I Borrowed My Father’s Circular Saw
(By Patricia A. Hawkenson)
When I was young
my arms could curve
all the way to my father’s smile,
and his warmth encircled me
till I saw my dreams.
Then I turned my back
as I built my life,
eclipsing him into darkness,
yet I always knew where he was –
my ebb and flow of life.
Now the dimming stars
foretell his numbered days,
There seems no time to ask him,
“Can we extend our ladders
and demolish these growing clouds?”
A poet’s life is rife with opportunity to write. And we have our own time where the output matches the opportunity. My time is the night. Many a sleepless night has proffered much in the way of muse. So this poem immediately endeared itself to me and thus, I choose Mike Patrick’s OLD INK as my Bloom.
OLD INK by Mike Patrick
The night is special poets-time.
Tis then the ghosts of poets past
peer o’er our heads and weep
into the liquid ink.
Their inspiration, darkly stained,
doth dance across the page.
With every midnight line
deep scratched on parchment’s face,
new generations find archaic words
best read by candlelight.
I hold no fear for my demise.
When brother Reaper calls my name
my ever-work will then begin.
I’ll find my nights filled as your muse,
a distant whisper in your ear,
and weep a river for your pen.
I applaud Marie’s selection of Patricia’s poem. As another noted son of a carpenter, many a time I stole into Dad’s workshop and “borrowed” his tools. Great work Patricia.

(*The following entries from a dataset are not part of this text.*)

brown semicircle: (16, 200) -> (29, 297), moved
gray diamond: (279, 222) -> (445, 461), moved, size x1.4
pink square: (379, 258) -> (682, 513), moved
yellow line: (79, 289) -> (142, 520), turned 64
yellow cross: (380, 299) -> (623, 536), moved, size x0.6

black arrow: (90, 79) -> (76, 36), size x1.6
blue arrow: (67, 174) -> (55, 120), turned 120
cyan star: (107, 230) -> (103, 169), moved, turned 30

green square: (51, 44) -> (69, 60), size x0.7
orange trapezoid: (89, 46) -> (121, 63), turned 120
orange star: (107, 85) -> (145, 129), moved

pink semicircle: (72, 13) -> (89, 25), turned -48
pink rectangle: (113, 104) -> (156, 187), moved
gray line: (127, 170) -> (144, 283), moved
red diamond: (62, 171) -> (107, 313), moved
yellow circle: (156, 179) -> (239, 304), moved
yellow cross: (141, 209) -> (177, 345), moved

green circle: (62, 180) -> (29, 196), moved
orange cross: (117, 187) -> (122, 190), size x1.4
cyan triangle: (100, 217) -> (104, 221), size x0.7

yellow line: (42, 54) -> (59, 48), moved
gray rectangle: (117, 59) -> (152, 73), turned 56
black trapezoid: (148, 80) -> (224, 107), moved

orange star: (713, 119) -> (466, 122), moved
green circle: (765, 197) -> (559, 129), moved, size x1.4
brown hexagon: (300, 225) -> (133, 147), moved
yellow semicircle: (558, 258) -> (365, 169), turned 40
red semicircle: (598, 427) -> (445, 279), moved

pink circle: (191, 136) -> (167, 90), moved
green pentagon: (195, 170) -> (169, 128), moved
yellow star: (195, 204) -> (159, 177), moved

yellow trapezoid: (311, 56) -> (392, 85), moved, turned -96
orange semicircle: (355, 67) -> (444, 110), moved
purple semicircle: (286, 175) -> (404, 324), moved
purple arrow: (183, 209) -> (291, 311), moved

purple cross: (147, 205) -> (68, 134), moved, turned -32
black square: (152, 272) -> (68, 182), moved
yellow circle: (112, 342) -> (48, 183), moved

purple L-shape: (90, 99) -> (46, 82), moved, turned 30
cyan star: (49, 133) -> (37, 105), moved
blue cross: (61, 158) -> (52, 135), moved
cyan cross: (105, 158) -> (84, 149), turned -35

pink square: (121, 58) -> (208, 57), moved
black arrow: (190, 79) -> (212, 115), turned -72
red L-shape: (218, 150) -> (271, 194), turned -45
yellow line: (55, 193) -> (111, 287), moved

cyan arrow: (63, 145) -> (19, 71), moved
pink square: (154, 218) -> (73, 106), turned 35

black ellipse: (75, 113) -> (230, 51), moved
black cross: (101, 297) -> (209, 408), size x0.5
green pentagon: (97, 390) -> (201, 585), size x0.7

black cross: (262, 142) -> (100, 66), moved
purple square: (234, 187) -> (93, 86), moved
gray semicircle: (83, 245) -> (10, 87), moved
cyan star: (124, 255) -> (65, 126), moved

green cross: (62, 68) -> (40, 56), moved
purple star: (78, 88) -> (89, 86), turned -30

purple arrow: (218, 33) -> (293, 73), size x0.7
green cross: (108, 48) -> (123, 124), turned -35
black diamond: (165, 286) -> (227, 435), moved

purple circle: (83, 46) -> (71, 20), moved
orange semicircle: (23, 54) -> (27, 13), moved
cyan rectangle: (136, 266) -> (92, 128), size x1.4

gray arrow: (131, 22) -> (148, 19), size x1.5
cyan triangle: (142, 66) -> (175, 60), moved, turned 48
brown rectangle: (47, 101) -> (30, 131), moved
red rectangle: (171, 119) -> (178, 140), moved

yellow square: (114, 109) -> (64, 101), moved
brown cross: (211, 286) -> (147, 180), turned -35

And In a departure from the norm, I would be remiss to not acknowledge the work of Benjamin Thomas this week. He had given this prompt a thorough ride. It was very difficult to choose just one of his pieces for the week, because it would disserve the body of work he has amassed. So I will award a special “Beautiful Bouquet” to him for his efforts. Great work poets.
And great work to the rest of our extraordinarily talented poets as well.